**Task directions**
Check each line of the data below for the string "among", then report how many lines have it and nothing else.

Data extracted from a collection
=-=-=-=-=
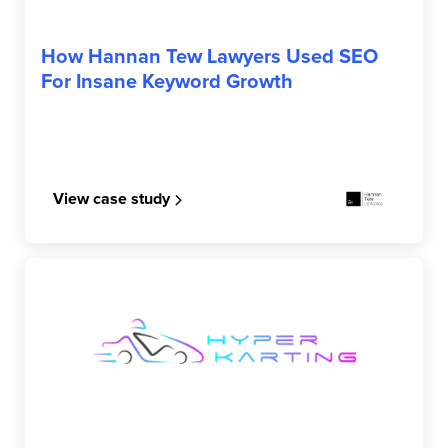
HANNAN TEW LAWYERS
How Hannan Tew Lawyers Used SEO
For Insane Keyword Growth
View case study
HYPER KARTING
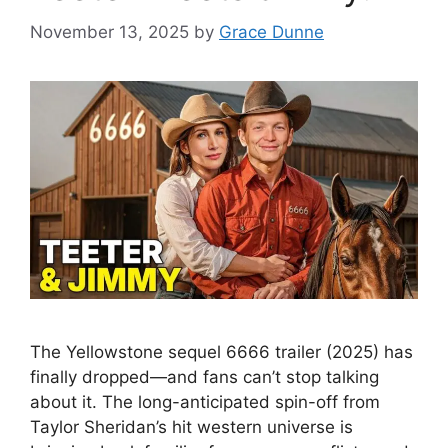
November 13, 2025
by
Grace Dunne
The Yellowstone sequel 6666 trailer (2025) has
finally dropped—and fans can’t stop talking
about it. The long-anticipated spin-off from
Taylor Sheridan’s hit western universe is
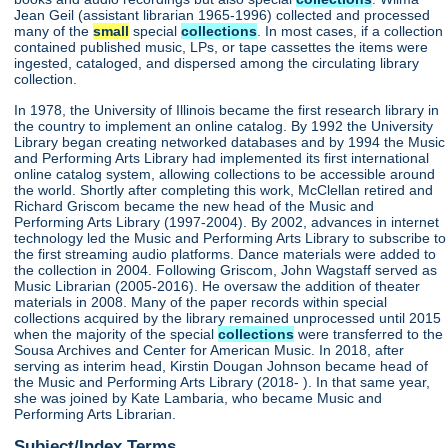
Jean Geil (assistant librarian 1965-1996) collected and processed
many of the
small
special
collections
. In most cases, if a collection
contained published music, LPs, or tape cassettes the items were
ingested, cataloged, and dispersed among the circulating library
collection.
In 1978, the University of Illinois became the first research library in
the country to implement an online catalog. By 1992 the University
Library began creating networked databases and by 1994 the Music
and Performing Arts Library had implemented its first international
online catalog system, allowing collections to be accessible around
the world. Shortly after completing this work, McClellan retired and
Richard Griscom became the new head of the Music and
Performing Arts Library (1997-2004). By 2002, advances in internet
technology led the Music and Performing Arts Library to subscribe to
the first streaming audio platforms. Dance materials were added to
the collection in 2004. Following Griscom, John Wagstaff served as
Music Librarian (2005-2016). He oversaw the addition of theater
materials in 2008. Many of the paper records within special
collections acquired by the library remained unprocessed until 2015
when the majority of the special
collections
were transferred to the
Sousa Archives and Center for American Music. In 2018, after
serving as interim head, Kirstin Dougan Johnson became head of
the Music and Performing Arts Library (2018- ). In that same year,
she was joined by Kate Lambaria, who became Music and
Performing Arts Librarian.
Subject/Index Terms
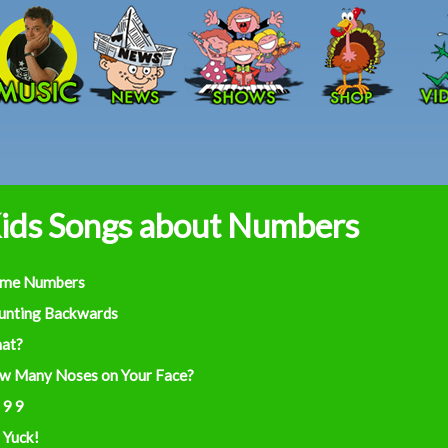
Skip to main content
ids Songs about Numbers
ime Numbers
unting Backwards
at?
w Many Noses on Your Face?
 9 9
 Yuck!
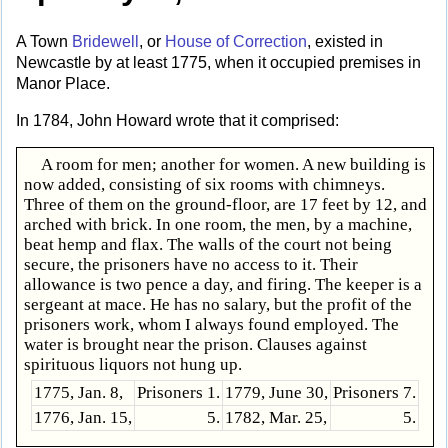
A Town
Bridewell
, or
House of Correction
, existed in
Newcastle by at least 1775, when it occupied premises in
Manor Place.
In 1784, John Howard wrote that it comprised:
A room for men; another for women. A new building is
now added, consisting of six rooms with chimneys.
Three of them on the ground-floor, are 17 feet by 12, and
arched with brick. In one room, the men, by a machine,
beat hemp and flax. The walls of the court not being
secure, the prisoners have no access to it. Their
allowance is two pence a day, and firing. The keeper is a
sergeant at mace. He has no salary, but the profit of the
prisoners work, whom I always found employed. The
water is brought near the prison. Clauses against
spirituous liquors not hung up.
1775, Jan. 8,
Prisoners 1.
1779, June 30,
Prisoners 7.
1776, Jan. 15,
5.
1782, Mar. 25,
5.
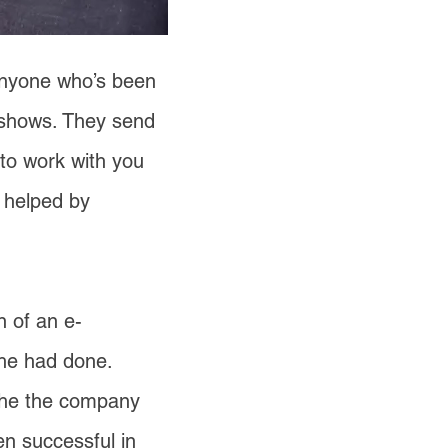
 Anyone who’s been
shows. They send
 to work with you
 helped by
n of an e-
 he had done.
iche the company
en successful in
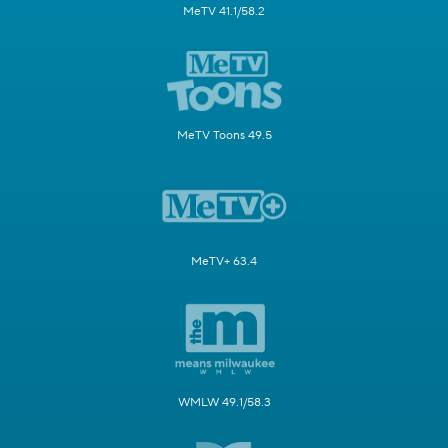
MeTV 41.1/58.2
MeTV Toons 49.5
MeTV+ 63.4
WMLW 49.1/58.3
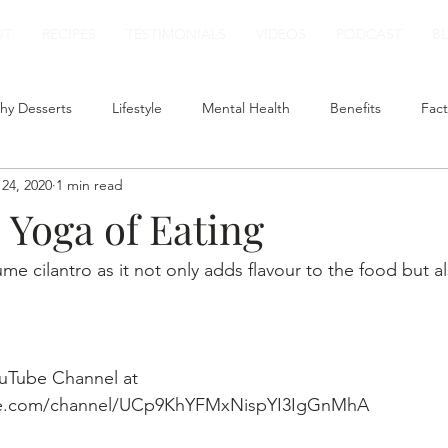
UT
RECIPES
TESTIMONIALS
VIDEOS
PODCAST
B
hy Desserts
Lifestyle
Mental Health
Benefits
Fact
24, 2020
1 min read
t
Smoothies
Plant Based Milk
Healthy Lunch
| Yoga of Eating
ume cilantro as it not only adds flavour to the food but al
uTube Channel at 
be.com/channel/UCp9KhYFMxNispYI3IgGnMhA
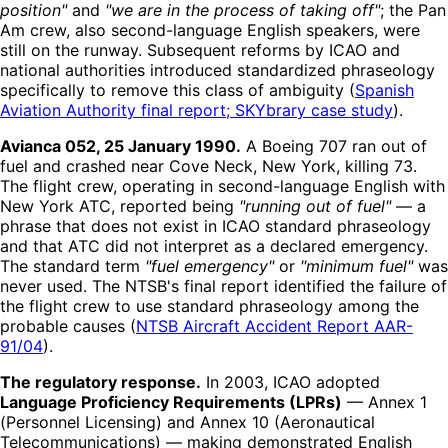
position"
and
"we are in the process of taking off"
; the Pan
Am crew, also second-language English speakers, were
still on the runway. Subsequent reforms by ICAO and
national authorities introduced standardized phraseology
specifically to remove this class of ambiguity (
Spanish
Aviation Authority final report; SKYbrary case study
).
Avianca 052, 25 January 1990.
A Boeing 707 ran out of
fuel and crashed near Cove Neck, New York, killing 73.
The flight crew, operating in second-language English with
New York ATC, reported being
"running out of fuel"
— a
phrase that does not exist in ICAO standard phraseology
and that ATC did not interpret as a declared emergency.
The standard term
"fuel emergency"
or
"minimum fuel"
was
never used. The NTSB's final report identified the failure of
the flight crew to use standard phraseology among the
probable causes (
NTSB Aircraft Accident Report AAR-
91/04
).
The regulatory response.
In 2003, ICAO adopted
Language Proficiency Requirements (LPRs)
— Annex 1
(Personnel Licensing) and Annex 10 (Aeronautical
Telecommunications) — making demonstrated English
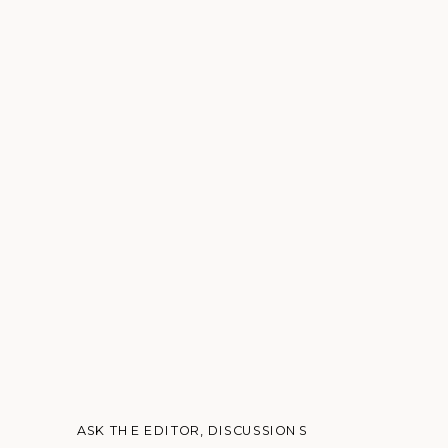
ASK THE EDITOR
,
DISCUSSIONS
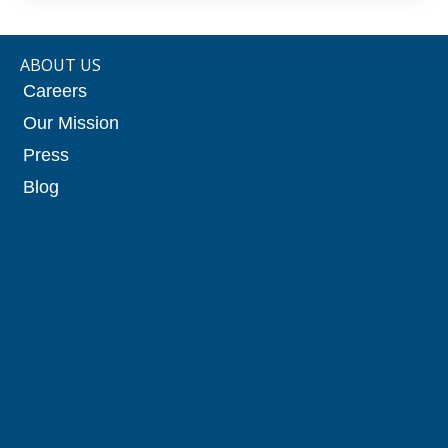
ABOUT US
Careers
Our Mission
Press
Blog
=-=-=-=-=
**Result for this exercise**
2